Amiante au tripode Beaulieu-Nantes : un an après l’explosion du batiment, où en est-on ?


Le 27 février 2005, par un temps glacial, l’immeuble dit « Le Tripode » à Beaulieu (Nantes) explosait à 10 heures du matin, en 13 secondes, après qu’on en eût extrait 350 tonnes d’amiante.

Les collègues présents ont tous eu le cœur serré en pensant aux années passées ensemble dans la convivialité, une ambiance unique favorisant aussi le travail, des échanges enrichissants et amicaux avec nos collègues du Ministère des Finances. Cet immeuble était beau, bien conçu et tous en avaient de bons souvenirs.

Mais le bel édifice était empoisonné, truffé d’amiante. De l’amiante, il y en avait partout dans les plafonds, dans les gaines, dans les cloisons, de l’amiante friable, de la méchante, de l’amosite, de celle qui tue !!!.

Chacun se souvenait des grappes d’amiante qui se dilétaient des plafonds, plafonds que les ouvriers professionnels « rebouchaient » d’un coup de peinture !!!!

Si la nostalgie en émouvait quelques-uns, d’autres, en ce dimanche 27 février, pensaient avec tristesse et révolte aux 9 ouvriers professionnels du Ministère des Finances décédés.
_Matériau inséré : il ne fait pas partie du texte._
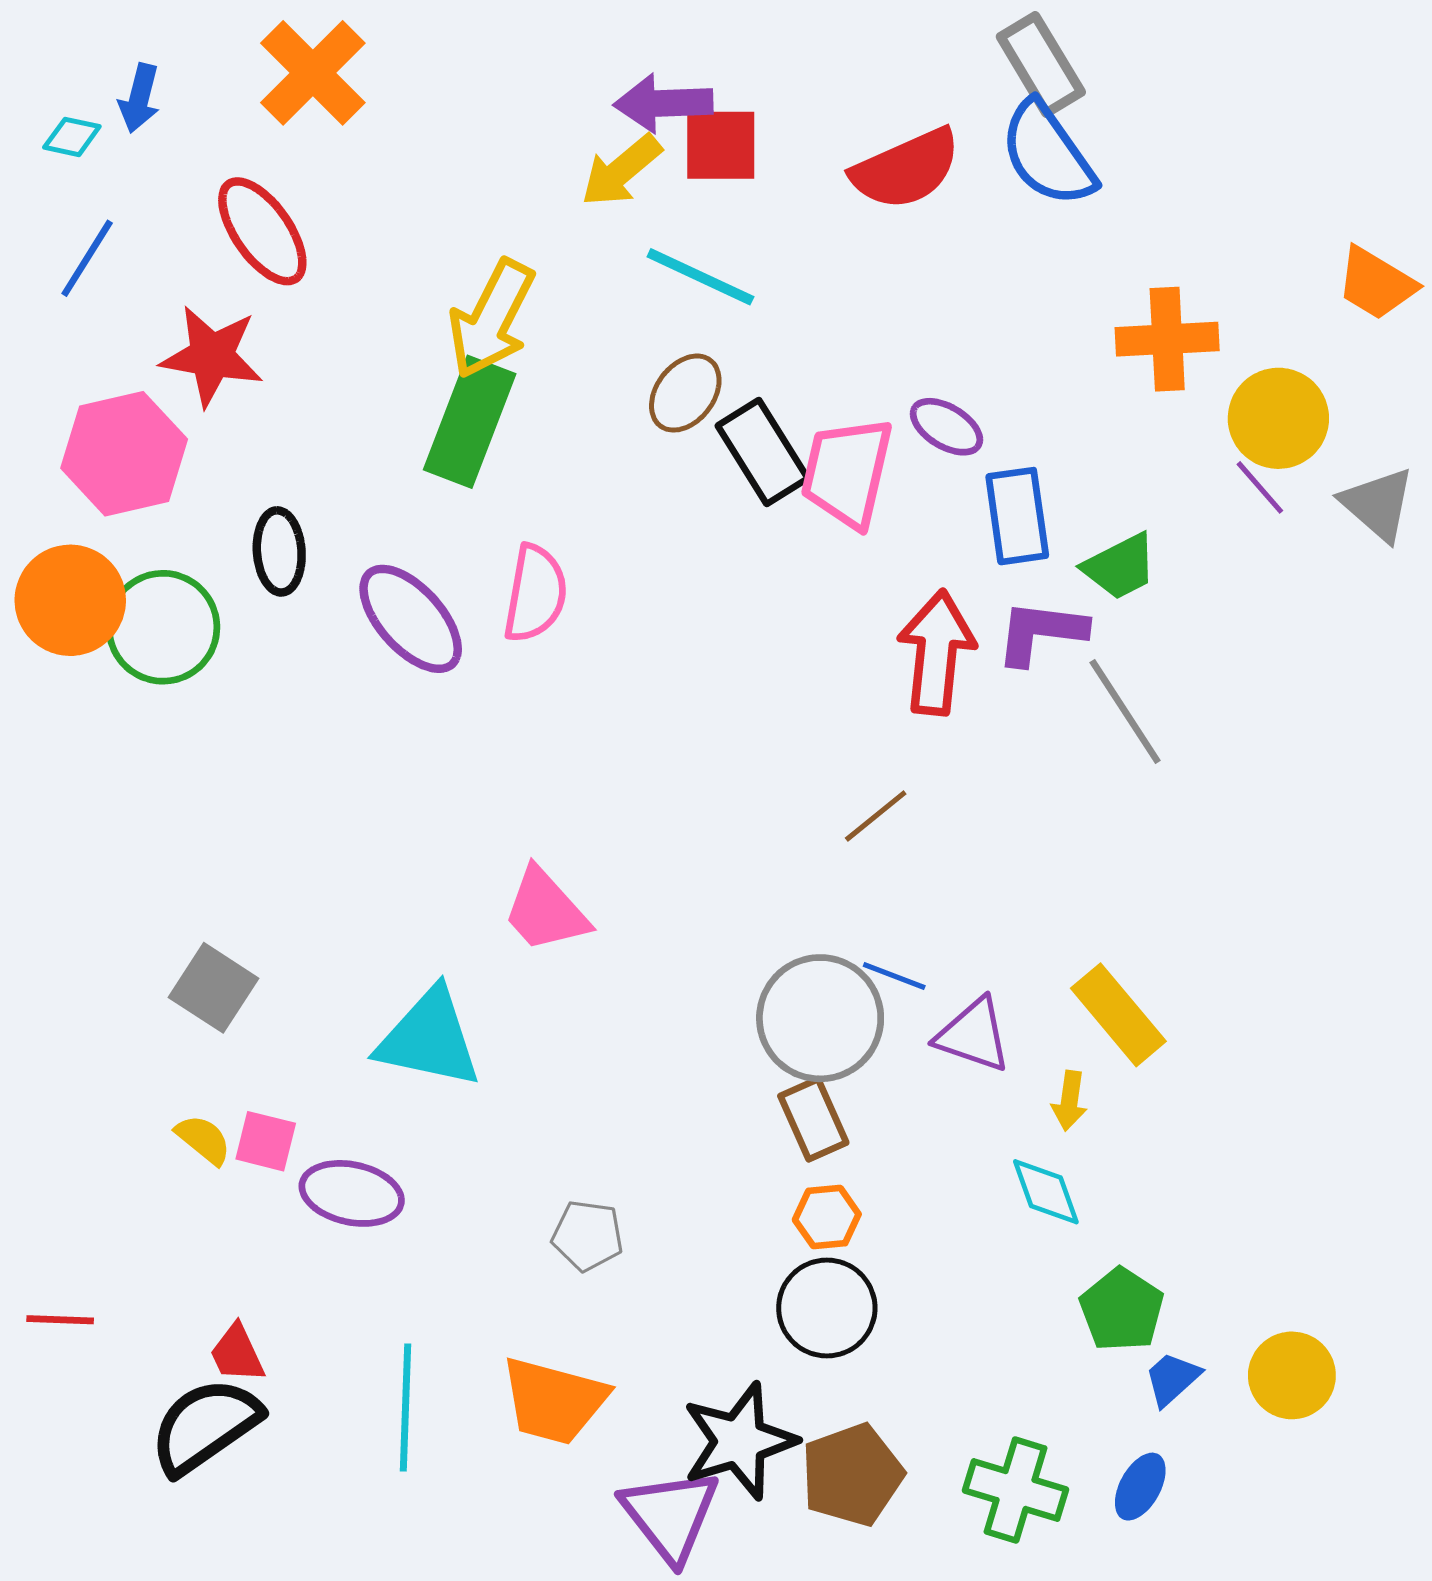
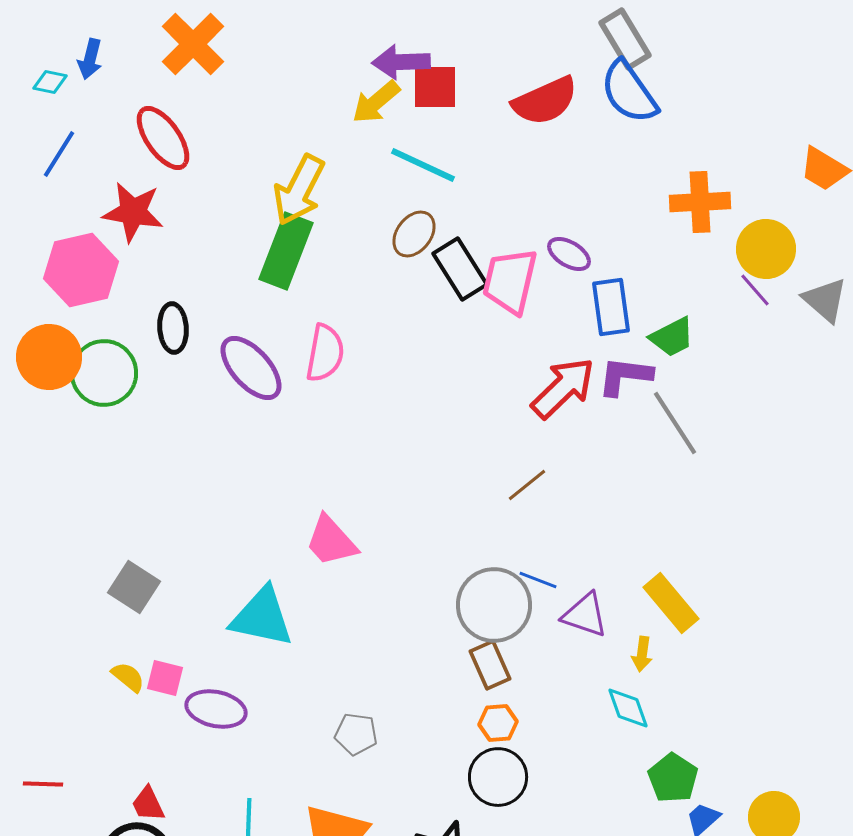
red arrow: (936, 653) -> (563, 388), turned 40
Seul un reste en vie (6 sur les 10 sont décédés entre 2004 et 2005). Ce jour là l’intersyndicale avait décidé d’accrocher quelques pancartes sur le site d’où nous étions autorisés à voir l’explosion. Nous avons dû lutter avec les forces de police pour accrocher ces pancartes. Qu’avaient donc de subversif les inscriptions y figurant ? Les voici :

« L’AMIANTE TUE »
« RECONNAISSANCE DE SITE AMIANTE »
« SOUVENONS-NOUS DE NOS COLLEGUES DECEDES »

HISTORIQUE

-  Construction en 1972 de l’immeuble abritant le Service Central de l’Etat-Civil du Ministère des Affaires Etrangères (environ 400 personnes) et l’INSEE de Loire-Atlantique et une partie des services de la Trésorerie Générale de Loire Atlantique (environ 750 personnes). A l’époque, on savait déjà que l’amiante était dangereuse.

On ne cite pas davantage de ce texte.